Showing the color sequence to the player

Playing a sequences relies on switching between two states, toggling the activePanel between a value of the sequence and null. We make use of a custom sleep utility function to leave enough time for the player to clearly see which panel gets highlighted.

Finally, if we are iterating over the last item in the sequence we unlock user inputs so choices are actually processed:

async activatePanel(panel: Panel) {
  if (this.state.lockedInput) {
    return;
  }
  const nextSequence = [...this.state.guessSequence, panel];
  if (this.state.sequence[this.state.guessSequence.length] !== panel) {
    // loser
    console.log("You lose!");

    this.setState({
      lockedInput: true,
      sequence: [],
      guessSequence: []
    });
    return;
  }
  this.setState({
    activePanel: panel,
    guessSequence: nextSequence
  });
  await sleep(500);
  this.setState({ activePanel: null });
  if (nextSequence.length === this.state.sequence.length) {
    // Winner winner chicken dinner
    console.log("You win! Keep going!");
    await sleep(500);
    this.newGame(this.state.difficulty + 1);
    return;
  }
}

We check if the user’s input is locked by returning the value of lockedInput. Then, if the player chose the correct panel, we log the result in the browser console. When a player loses, they must restart the game manually by pressing the start button.

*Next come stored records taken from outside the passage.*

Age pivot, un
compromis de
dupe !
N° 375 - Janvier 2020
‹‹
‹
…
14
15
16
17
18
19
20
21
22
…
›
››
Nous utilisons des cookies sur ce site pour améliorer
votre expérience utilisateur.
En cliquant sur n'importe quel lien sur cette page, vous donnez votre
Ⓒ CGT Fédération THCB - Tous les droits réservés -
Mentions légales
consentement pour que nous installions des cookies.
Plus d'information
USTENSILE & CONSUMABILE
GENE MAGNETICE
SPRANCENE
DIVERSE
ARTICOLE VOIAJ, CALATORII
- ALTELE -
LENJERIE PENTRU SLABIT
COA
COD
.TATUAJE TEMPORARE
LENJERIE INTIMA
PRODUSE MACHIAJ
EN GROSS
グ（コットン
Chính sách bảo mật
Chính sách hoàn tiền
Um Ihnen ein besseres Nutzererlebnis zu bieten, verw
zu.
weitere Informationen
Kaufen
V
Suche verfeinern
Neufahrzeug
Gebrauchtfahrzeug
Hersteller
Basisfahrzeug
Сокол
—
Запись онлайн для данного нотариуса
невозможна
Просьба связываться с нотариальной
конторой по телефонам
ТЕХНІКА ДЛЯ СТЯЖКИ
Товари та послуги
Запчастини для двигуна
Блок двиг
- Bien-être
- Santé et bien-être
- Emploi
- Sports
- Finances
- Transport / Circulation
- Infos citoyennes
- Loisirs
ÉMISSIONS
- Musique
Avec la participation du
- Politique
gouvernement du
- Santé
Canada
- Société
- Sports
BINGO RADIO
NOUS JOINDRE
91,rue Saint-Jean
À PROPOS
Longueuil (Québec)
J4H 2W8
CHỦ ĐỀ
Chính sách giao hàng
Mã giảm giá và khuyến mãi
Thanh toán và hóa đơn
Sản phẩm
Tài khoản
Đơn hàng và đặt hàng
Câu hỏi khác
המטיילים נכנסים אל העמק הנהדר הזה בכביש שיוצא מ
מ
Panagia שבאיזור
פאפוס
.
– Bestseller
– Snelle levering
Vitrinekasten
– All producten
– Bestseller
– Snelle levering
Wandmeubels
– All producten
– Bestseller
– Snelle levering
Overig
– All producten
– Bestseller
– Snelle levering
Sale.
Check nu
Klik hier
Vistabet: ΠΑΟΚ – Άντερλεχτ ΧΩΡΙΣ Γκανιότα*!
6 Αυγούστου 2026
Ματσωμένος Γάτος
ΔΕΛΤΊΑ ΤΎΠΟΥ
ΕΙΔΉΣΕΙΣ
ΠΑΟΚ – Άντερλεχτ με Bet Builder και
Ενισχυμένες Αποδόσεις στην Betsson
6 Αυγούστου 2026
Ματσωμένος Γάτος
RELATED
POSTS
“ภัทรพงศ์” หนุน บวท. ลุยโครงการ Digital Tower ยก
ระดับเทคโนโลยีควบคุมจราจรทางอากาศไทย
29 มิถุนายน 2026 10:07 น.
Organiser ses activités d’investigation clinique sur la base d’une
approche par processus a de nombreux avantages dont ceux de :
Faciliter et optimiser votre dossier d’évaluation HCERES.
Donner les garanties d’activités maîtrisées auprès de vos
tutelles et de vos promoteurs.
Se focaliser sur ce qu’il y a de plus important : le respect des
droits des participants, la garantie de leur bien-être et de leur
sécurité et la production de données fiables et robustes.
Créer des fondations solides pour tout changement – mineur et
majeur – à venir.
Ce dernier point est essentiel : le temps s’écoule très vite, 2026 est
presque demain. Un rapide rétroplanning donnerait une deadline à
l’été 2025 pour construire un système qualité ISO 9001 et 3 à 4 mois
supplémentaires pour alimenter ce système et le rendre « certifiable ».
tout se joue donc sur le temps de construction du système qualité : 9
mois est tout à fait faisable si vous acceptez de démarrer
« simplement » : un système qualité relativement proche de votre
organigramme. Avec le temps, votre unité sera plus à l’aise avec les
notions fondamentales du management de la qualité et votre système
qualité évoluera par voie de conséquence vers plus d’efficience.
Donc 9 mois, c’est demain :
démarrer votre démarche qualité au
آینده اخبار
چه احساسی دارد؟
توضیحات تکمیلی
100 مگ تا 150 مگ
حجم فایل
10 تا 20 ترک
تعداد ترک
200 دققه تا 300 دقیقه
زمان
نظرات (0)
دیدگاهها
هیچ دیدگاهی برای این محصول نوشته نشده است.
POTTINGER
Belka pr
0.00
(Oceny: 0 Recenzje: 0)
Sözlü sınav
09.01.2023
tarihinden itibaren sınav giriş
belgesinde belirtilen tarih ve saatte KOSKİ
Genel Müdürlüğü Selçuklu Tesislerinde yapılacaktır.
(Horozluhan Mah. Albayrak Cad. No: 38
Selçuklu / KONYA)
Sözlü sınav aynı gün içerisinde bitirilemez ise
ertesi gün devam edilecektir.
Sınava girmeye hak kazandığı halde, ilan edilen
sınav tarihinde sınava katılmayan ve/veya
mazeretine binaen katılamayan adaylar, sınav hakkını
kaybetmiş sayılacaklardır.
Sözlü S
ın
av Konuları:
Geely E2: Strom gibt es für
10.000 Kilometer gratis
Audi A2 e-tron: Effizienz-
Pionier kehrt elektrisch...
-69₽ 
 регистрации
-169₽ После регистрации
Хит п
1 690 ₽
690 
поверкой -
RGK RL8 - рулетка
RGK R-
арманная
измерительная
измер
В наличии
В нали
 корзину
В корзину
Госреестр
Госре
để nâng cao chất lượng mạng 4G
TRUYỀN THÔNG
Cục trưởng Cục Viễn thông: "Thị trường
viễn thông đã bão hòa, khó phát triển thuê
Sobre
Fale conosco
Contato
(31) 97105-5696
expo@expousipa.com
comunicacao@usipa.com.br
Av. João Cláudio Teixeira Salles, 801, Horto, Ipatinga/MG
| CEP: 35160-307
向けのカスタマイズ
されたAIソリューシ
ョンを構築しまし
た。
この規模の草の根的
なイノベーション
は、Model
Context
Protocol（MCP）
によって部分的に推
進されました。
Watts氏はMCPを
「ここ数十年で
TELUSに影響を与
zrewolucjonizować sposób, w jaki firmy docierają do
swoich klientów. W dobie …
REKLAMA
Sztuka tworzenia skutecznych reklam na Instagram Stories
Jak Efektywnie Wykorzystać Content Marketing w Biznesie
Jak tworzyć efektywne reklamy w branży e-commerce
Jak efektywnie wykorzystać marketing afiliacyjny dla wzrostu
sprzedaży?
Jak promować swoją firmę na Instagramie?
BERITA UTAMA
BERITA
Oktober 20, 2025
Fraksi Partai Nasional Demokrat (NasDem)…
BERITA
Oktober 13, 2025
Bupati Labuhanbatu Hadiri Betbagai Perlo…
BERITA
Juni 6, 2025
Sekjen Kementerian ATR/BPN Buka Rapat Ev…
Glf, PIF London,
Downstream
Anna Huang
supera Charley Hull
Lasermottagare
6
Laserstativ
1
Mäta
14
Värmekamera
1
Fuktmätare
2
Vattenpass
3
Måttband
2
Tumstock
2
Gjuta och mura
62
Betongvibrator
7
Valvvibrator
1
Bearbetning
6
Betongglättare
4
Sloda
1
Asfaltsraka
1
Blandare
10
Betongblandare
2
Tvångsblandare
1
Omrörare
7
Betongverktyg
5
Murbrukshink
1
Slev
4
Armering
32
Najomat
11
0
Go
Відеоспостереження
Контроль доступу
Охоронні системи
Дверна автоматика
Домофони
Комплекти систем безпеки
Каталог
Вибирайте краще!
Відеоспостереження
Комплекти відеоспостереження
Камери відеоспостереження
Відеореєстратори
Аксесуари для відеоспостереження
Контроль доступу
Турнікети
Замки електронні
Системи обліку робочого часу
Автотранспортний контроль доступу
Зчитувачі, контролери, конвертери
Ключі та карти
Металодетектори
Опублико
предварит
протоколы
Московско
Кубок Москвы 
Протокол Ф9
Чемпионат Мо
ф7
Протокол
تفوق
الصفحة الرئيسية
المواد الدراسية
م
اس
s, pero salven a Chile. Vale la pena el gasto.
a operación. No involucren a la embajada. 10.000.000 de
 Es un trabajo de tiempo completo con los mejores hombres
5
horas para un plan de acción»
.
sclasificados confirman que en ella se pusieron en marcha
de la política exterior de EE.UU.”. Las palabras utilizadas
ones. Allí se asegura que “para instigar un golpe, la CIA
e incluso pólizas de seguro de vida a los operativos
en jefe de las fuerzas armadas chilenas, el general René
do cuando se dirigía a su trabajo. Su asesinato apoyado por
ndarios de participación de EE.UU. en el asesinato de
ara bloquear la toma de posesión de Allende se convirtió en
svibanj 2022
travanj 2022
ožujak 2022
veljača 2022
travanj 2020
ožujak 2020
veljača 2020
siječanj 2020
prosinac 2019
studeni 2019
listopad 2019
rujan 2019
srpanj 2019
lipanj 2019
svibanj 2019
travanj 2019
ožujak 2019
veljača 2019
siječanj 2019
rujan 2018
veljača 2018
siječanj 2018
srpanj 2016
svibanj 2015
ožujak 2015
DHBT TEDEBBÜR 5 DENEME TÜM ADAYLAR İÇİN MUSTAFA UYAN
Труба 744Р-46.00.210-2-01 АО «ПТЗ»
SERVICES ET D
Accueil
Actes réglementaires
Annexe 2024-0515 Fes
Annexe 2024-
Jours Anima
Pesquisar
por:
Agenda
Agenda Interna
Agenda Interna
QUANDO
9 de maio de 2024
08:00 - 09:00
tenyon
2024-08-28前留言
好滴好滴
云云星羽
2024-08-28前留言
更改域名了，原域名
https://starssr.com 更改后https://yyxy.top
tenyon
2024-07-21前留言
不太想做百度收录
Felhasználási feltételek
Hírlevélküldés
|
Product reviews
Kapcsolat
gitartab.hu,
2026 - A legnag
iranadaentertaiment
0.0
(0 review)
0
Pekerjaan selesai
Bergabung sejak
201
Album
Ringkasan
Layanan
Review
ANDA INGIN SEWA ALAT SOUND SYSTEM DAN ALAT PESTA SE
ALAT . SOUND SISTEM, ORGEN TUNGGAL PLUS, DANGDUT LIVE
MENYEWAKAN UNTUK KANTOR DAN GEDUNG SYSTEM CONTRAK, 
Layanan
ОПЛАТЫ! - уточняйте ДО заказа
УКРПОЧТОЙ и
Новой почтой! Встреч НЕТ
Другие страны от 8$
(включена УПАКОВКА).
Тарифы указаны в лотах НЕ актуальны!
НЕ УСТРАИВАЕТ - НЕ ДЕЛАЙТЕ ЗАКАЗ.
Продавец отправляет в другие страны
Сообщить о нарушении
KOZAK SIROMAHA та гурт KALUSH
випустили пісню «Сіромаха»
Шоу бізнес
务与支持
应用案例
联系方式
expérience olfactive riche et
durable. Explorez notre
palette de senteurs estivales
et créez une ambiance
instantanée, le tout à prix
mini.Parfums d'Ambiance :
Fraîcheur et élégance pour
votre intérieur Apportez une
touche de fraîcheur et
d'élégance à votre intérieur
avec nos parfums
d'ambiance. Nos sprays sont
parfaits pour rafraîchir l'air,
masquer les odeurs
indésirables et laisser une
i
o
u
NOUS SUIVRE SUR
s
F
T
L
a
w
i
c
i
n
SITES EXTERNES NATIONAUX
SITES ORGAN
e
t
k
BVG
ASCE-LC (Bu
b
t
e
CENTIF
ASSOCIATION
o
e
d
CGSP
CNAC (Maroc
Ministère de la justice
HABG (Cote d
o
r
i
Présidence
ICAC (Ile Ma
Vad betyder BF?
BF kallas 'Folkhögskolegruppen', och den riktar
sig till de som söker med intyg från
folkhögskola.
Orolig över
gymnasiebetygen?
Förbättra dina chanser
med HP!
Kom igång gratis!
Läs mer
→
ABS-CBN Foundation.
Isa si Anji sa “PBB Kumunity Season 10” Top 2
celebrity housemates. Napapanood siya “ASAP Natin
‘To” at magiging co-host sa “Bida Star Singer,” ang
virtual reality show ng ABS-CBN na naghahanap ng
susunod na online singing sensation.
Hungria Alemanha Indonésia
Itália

If the player’s choice is correct, we proceed to update our game state by toggling the highlight of the chosen panel. When the player has submitted a complete sequence matching the game’s generated sequence, they win! All we have to do is log the result in the browser console.

You can test everything out by running dcl preview from your terminal. The CLI will render the game and open it automatically in a new browser window.

What’s next?

I’ll leave to you the finer details such as fleshing out the UI, adding score tracking, and building in any other features you would like. I hope this has been a mind-opening experience, and I hope to see you all for part two, where we will take this experience to the next level by making it multiplayer!